Database#

Classes and functions to interact with databases of publications.

Models#

Abstract description of GisMap DB interface.

class gismap.sources.models.Author(name: str)[source]#
class gismap.sources.models.DB[source]#
class gismap.sources.models.Publication(title: str, authors: list, venue: str, type: str, year: int)[source]#

LDB (Local DBLP)#

Interface for dblp computer science bibliography (https://dblp.org/) using a local copy of the database.

class gismap.sources.ldb.LDB[source]#

Browse DBLP from a local copy of the database.

dump(*args, **kwargs)[source]#

Save instance to file.

Parameters:
  • filename (str) – The stem of the filename.

  • path (str or Path, optional) – The location path.

  • overwrite (bool, default=False) – Should existing file be erased if it exists?

  • compress (bool, default=True) – Should Zstd compression be used?

  • stemize (bool, default=True) – Trim any extension (e.g. .xxx)

Examples

>>> import tempfile
>>> v1 = ToyClass(42)
>>> v2 = ToyClass()
>>> v2.value
0
>>> with tempfile.TemporaryDirectory() as tmpdirname:
...     v1.dump(filename='myfile', compress=True, path=tmpdirname)
...     dir_content = [file.name for file in Path(tmpdirname).glob('*')]
...     v2 = ToyClass.load(filename='myfile', path=Path(tmpdirname))
...     v1.dump(filename='myfile', compress=True, path=tmpdirname) # doctest.ELLIPSIS
File ...myfile.pkl.zst already exists! Use overwrite option to overwrite.
>>> dir_content
['myfile.pkl.zst']
>>> v2.value
42
>>> with tempfile.TemporaryDirectory() as tmpdirname:
...     v1.dump(filename='myfile', compress=False, path=tmpdirname)
...     v1.dump(filename='myfile', compress=False, path=tmpdirname) # doctest.ELLIPSIS
File ...myfile.pkl already exists! Use overwrite option to overwrite.
>>> v1.value = 51
>>> with tempfile.TemporaryDirectory() as tmpdirname:
...     v1.dump(filename='myfile', path=tmpdirname, compress=False)
...     v1.dump(filename='myfile', path=tmpdirname, overwrite=True, compress=False)
...     v2 = ToyClass.load(filename='myfile', path=tmpdirname)
...     dir_content = [file.name for file in Path(tmpdirname).glob('*')]
>>> dir_content
['myfile.pkl']
>>> v2.value
51
>>> with tempfile.TemporaryDirectory() as tmpdirname:
...    v2 = ToyClass.load(filename='thisfilenamedoesnotexist')
Traceback (most recent call last):
 ...
FileNotFoundError: [Errno 2] No such file or directory: ...
classmethod load(*args, **kwargs)[source]#

Load instance from file.

Parameters:
  • filename (str) – The stem of the filename.

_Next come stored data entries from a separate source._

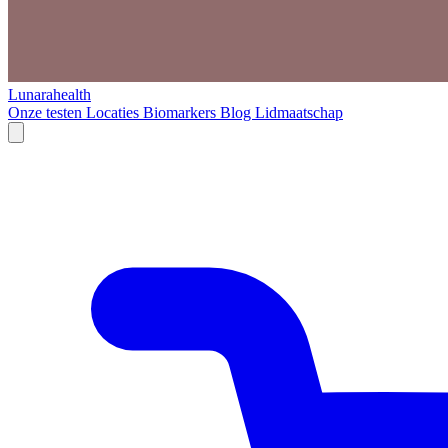
Lunarahealth
Onze testen
Locaties
Biomarkers
Blog
Lidmaatschap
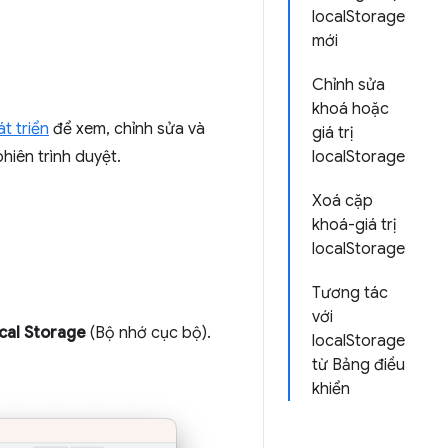
localStorage
mới
Chỉnh sửa
khoá hoặc
t triển
để xem, chỉnh sửa và
giá trị
phiên trình duyệt.
localStorage
Xoá cặp
khoá-giá trị
localStorage
Tương tác
với
cal Storage
(Bộ nhớ cục bộ).
localStorage
từ Bảng điều
khiển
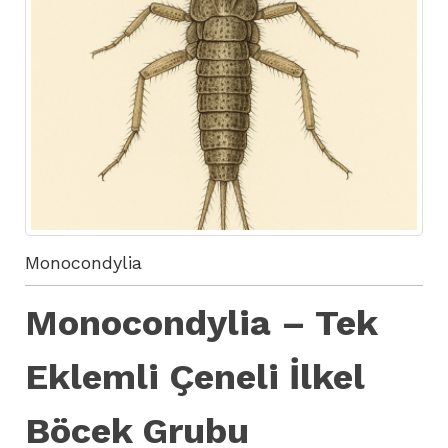
Monocondylia
Monocondylia – Tek
Eklemli Çeneli İlkel
Böcek Grubu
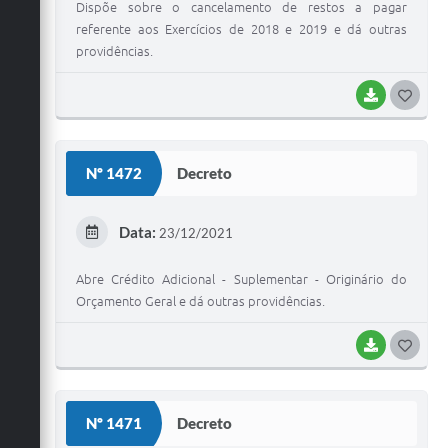
Dispõe sobre o cancelamento de restos a pagar
referente aos Exercícios de 2018 e 2019 e dá outras
providências.
BAIXAR
G
O
S
Nº 1472
Decreto
T
E
Data:
23/12/2021
I
Abre Crédito Adicional - Suplementar - Originário do
Orçamento Geral e dá outras providências.
BAIXAR
G
O
S
Nº 1471
Decreto
T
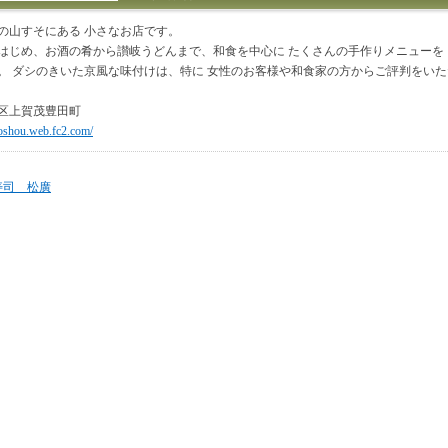
の山すそにある 小さなお店です。
はじめ、お酒の肴から讃岐うどんまで、和食を中心に たくさんの手作りメニューを
。 ダシのきいた京風な味付けは、特に 女性のお客様や和食家の方からご評判をい
区上賀茂豊田町
toshou.web.fc2.com/
寿司 松廣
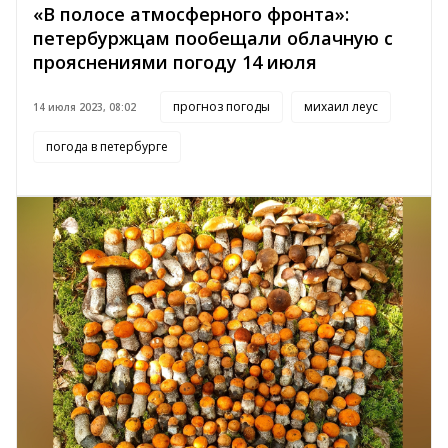
«В полосе атмосферного фронта»:
петербуржцам пообещали облачную с
прояснениями погоду 14 июля
прогноз погоды
михаил леус
14 июля 2023, 08:02
погода в петербурге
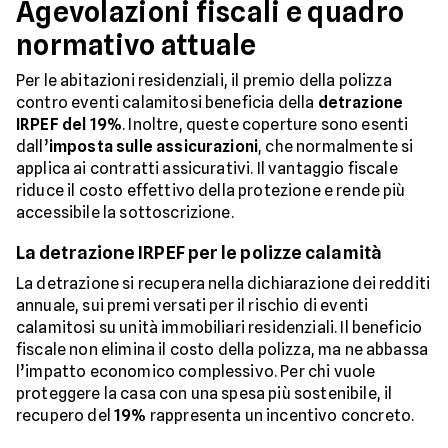
Agevolazioni fiscali e quadro
normativo attuale
Per le abitazioni residenziali, il premio della polizza
contro eventi calamitosi beneficia della
detrazione
IRPEF del 19%
. Inoltre, queste coperture sono esenti
dall’
imposta sulle assicurazioni
, che normalmente si
applica ai contratti assicurativi. Il vantaggio fiscale
riduce il costo effettivo della protezione e rende più
accessibile la sottoscrizione.
La detrazione IRPEF per le polizze calamità
La detrazione si recupera nella dichiarazione dei redditi
annuale, sui premi versati per il rischio di eventi
calamitosi su unità immobiliari residenziali. Il beneficio
fiscale non elimina il costo della polizza, ma ne abbassa
l’impatto economico complessivo. Per chi vuole
proteggere la casa con una spesa più sostenibile, il
recupero del
19%
rappresenta un incentivo concreto.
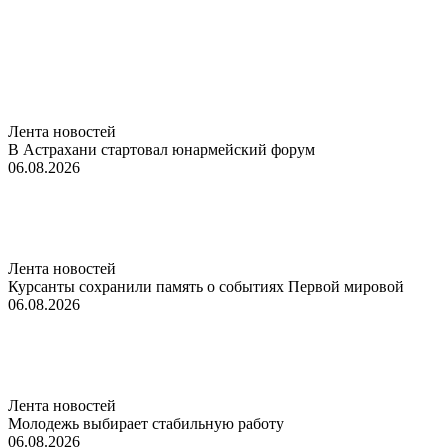
Лента новостей
В Астрахани стартовал юнармейский форум
06.08.2026
Лента новостей
Курсанты сохранили память о событиях Первой мировой
06.08.2026
Лента новостей
Молодежь выбирает стабильную работу
06.08.2026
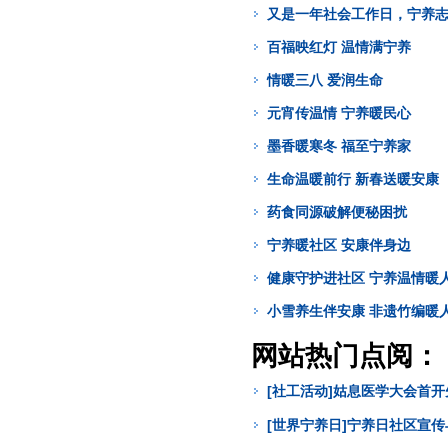
又是一年社会工作日，宁养志
百福映红灯 温情满宁养
情暖三八 爱润生命
元宵传温情 宁养暖民心
墨香暖寒冬 福至宁养家
生命温暖前行 新春送暖安康
药食同源破解便秘困扰
宁养暖社区 安康伴身边
健康守护进社区 宁养温情暖
小雪养生伴安康 非遗竹编暖
网站热门点阅：
[社工活动]姑息医学大会首
[世界宁养日]宁养日社区宣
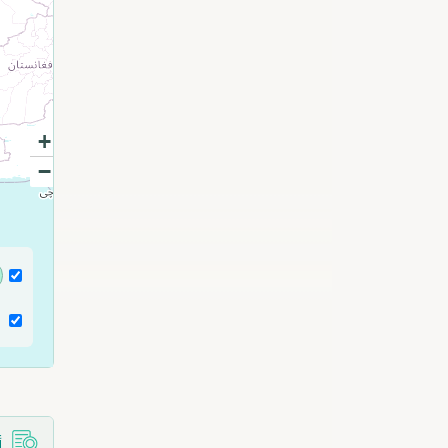
+
−
أ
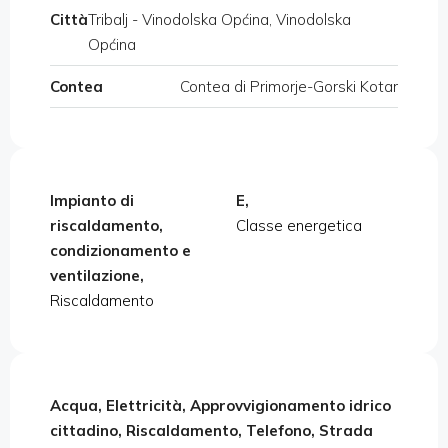
Città
Tribalj - Vinodolska Općina, Vinodolska
Općina
Contea
Contea di Primorje-Gorski Kotar
Impianto di
E,
riscaldamento,
Classe energetica
condizionamento e
ventilazione,
Riscaldamento
Acqua, Elettricità, Approvvigionamento idrico
cittadino, Riscaldamento, Telefono, Strada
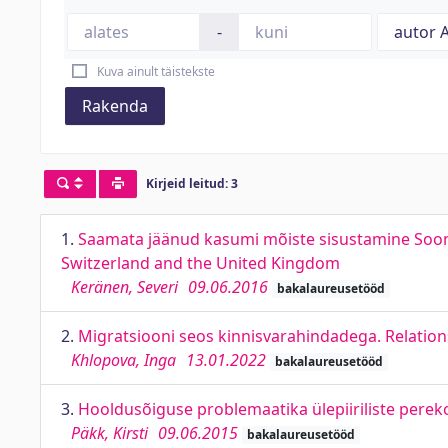
-
Kuva ainult täistekste
Rakenda
Kirjeid leitud: 3
1.
Saamata jäänud kasumi mõiste sisustamine Soome, Š
Switzerland and the United Kingdom
Keränen, Severi
09.06.2016
bakalaureusetööd
2.
Migratsiooni seos kinnisvarahindadega. Relation
Khlopova, Inga
13.01.2022
bakalaureusetööd
3.
Hooldusõiguse problemaatika ülepiiriliste perek
Päkk, Kirsti
09.06.2015
bakalaureusetööd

  • path (str or Path, optional) – The location path.

class gismap.sources.ldb.LDBAuthor(name: str, key: str, aliases: list = <factory>)[source]#
class gismap.sources.ldb.LDBPublication(title: str, authors: list, venue: str, type: str, year: int, key: str, metadata: dict = <factory>)[source]#
gismap.sources.dblp_ttl.get_stream(source, chunk_size=65536)[source]#
Parameters:
  • source (str or Path) – Where the content. Can be on a local file or on the Internet.

  • chunk_size (int, optional) – Desired chunk size. For streaming gz content, must be a multiple of 32kB.

Yields:
  • iterable – Chunk iterator that streams the content.

  • int – Source size (used later to compute ETA).

gismap.sources.dblp_ttl.parse_block(dblp_block)[source]#
Parameters:

dblp_block (str) – A DBLP publication, turtle format.

Returns:

  • key (str) – DBLP key.

  • title (str) – Publication title.

  • type (str) – Type of publication.

  • authors (dict) – Publication authors (key -> name)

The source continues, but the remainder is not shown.